Power

Suppose that an object moves in a general force-field ${\bf f}({\bf r})$. We now know how to calculate how much energy flows from the force-field to the object as it moves along a given path between two points. Let us now consider the rate at which this energy flows. If $dW$ is the amount of work that the force-field performs on the mass in a time interval $dt$ then the rate of working is given by

$$P = \frac{dW}{dt}.$$ (176)

In other words, the rate of working--which is usually referred to as the power--is simply the time derivative of the work performed. Incidentally, the mks unit of power is called the watt (symbol W). In fact, 1 watt equals 1 kilogram meter-squared per second-cubed, or 1 joule per second.
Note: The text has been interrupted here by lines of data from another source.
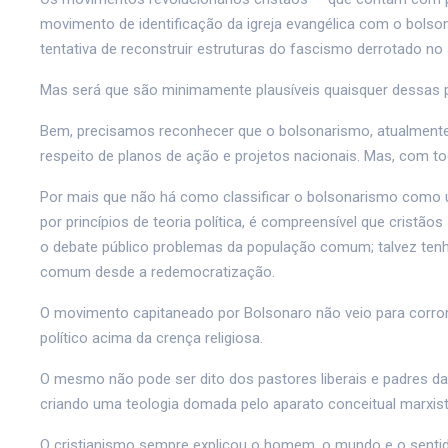
movimento de identificação da igreja evangélica com o bo
tentativa de reconstruir estruturas do fascismo derrotado no
Mas será que são minimamente plausíveis quaisquer dessas
Bem, precisamos reconhecer que o bolsonarismo, atualmente
respeito de planos de ação e projetos nacionais. Mas, com tod
Por mais que não há como classificar o bolsonarismo como 
por princípios de teoria política, é compreensível que cristã
o debate público problemas da população comum; talvez tenh
comum desde a redemocratização.
O movimento capitaneado por Bolsonaro não veio para corrom
político acima da crença religiosa.
O mesmo não pode ser dito dos pastores liberais e padres da 
criando uma teologia domada pelo aparato conceitual marxista 
O cristianismo sempre explicou o homem, o mundo e o sentid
Suppose that the object displaces by $d{\bf r}$ in the time interval $dt$. By definition, the amount of work done on the object during this time interval is given by

$$d W = {\bf f}\!\cdot\!d{\bf r}.$$ (177)

It follows from Eq. (176) that

$$P = {\bf f}\!\cdot\!{\bf v},$$ (178)

where ${\bf v} = d{\bf r}/dt$ is the object's instantaneous velocity. Note that power can be positive or negative, depending on the relative directions of the vectors ${\bf f}$ and ${\bf v}$. If these two vectors are mutually perpendicular then the power is zero. For the case of 1-dimensional motion, the above expression reduces to

$$P = f v.$$ (179)

In other words, in 1-dimension, power simply equals force times velocity.